About this exercise ->
Which lines of the entries contain the string "Shoes"? Please find them and copy them.

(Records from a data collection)
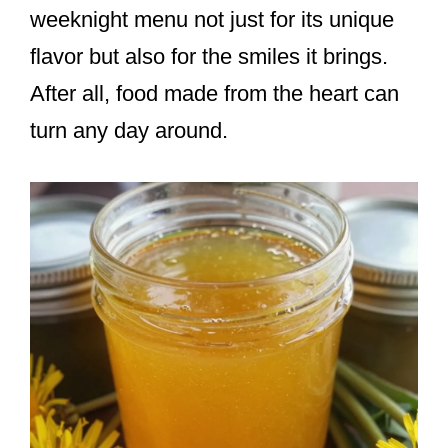
weeknight menu not just for its unique
flavor but also for the smiles it brings.
After all, food made from the heart can
turn any day around.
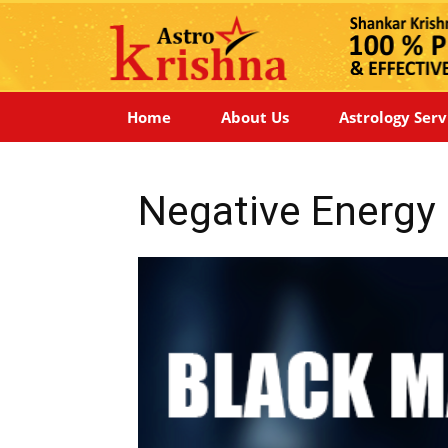
Home
About Us
Astrology Serv
Negative Energy 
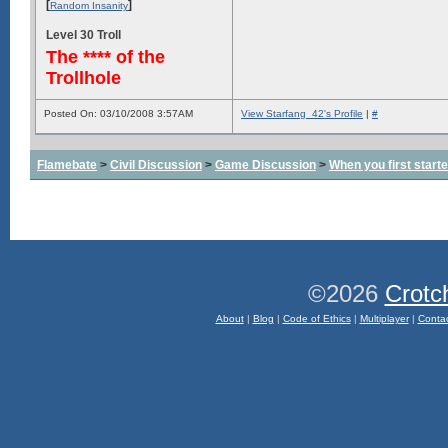
[
]
Random Insanity
Level 30 Troll
The **** of the
Trollhole
Posted On: 03/10/2008 3:57AM
View Starfang_42's Profile
|
#
Flamebate
>
Civil Discussion
>
Game Discussion
>
When you first start
©2026
Crotc
About
|
Blog
|
Code of Ethics
|
Multiplayer
|
Conta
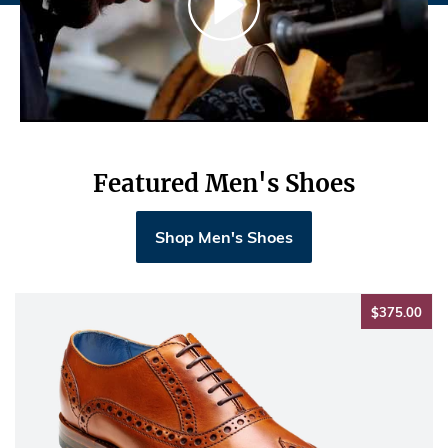
Featured Men's Shoes
Shop Men's Shoes
$37
$375.00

Worked solution ->
Featured Men's Shoes
Shop Men's Shoes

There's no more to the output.